Many people suffer from seasonal allergies caused by pollen. Yet for some people, being cooped up indoors all winter long is just as bad. Indoor allergens are a common cause of wheezing, sneezing, itchy eyes and other annoying symptoms.
“Indoor allergens are very common among children and adults with asthma and allergic rhinitis or nasal allergies,” says Dr. Erica Yalavarthi, a physician with Internal Medicine of St. Luke’s. “The most common types of indoor allergens are dust mites and pet dander. Other causes are cockroaches and indoor molds.”
For those who are allergic to these triggers, symptoms can persist all year, adds Dr. Hamsa Subramanian, an allergist on staff at Missouri Baptist Medical Center. “Sometimes patients notice symptoms more at night or on weekends, if they are allergic to something like pet dander,” she says.
Because indoor allergens cause the same types of symptoms seen with pollen allergies, treatment is much the same. “The initial treatment is oral antihistamines,” says Dr. James Temprano, a physician with Mercy Clinic Allergy and Immunology. “If symptoms persist despite these over-the-counter medications, allergy testing is indicated.
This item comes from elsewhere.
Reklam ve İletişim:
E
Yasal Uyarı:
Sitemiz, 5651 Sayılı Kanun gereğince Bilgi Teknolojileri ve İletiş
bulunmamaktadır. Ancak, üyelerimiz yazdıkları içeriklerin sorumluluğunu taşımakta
Prescription medications, such as intranasal steroids or intranasal antihistamines, can be used. For severe symptoms, allergy injections are an option for some individuals.”
Environmental adjustments also can make a difference. For example, for someone who is allergic to pet dander, keeping the pet out of the bedroom can help ensure a more comfortable night’s sleep. However, while washing dogs twice a week may help, washing cats has not been shown to be effective.
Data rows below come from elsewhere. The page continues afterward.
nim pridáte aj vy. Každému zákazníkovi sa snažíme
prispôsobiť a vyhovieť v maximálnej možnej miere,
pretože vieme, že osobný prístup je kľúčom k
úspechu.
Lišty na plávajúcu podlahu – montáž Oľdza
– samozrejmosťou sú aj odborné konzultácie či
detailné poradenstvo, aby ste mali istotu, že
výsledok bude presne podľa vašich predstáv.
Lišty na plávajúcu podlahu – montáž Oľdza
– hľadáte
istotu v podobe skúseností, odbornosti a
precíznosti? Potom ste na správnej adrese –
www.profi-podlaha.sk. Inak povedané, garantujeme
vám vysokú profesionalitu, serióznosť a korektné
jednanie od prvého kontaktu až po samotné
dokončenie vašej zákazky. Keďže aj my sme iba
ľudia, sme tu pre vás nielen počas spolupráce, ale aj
Frequent vacuuming can help reduce dust, and encasing mattresses and pillows in allergen-impermeable covers may reduce dust mite allergies. Dehumidifiers can help mitigate mold. Subramanian adds that large fish tanks and overwatered house plants also may be sources of indoor mold that may have to be removed.
Home air filtration machines and systems often claim to help reduce allergy symptoms, but portable machines tend to clean only small areas. “Home air filtration machines are worth considering if you have asthma or suffer from allergies, but they are not the sole solution to controlling allergy symptoms,” Yalavarthi says. “If you use an air filtration machine, a HEPA (high efficiency particulate air) filter is recommended. Remember that an air filter can only remove airborne allergens. It will not help with allergens that are on bedding, carpets or drapes. To find a quality air cleaner, look for a statement of the FDA’s Class II approval.”
If environmental adjustments and over-the-counter medications are not enough to control symptoms, see your primary-care physician. Treat your indoor allergies, and brace for the pollen onslaught of spring!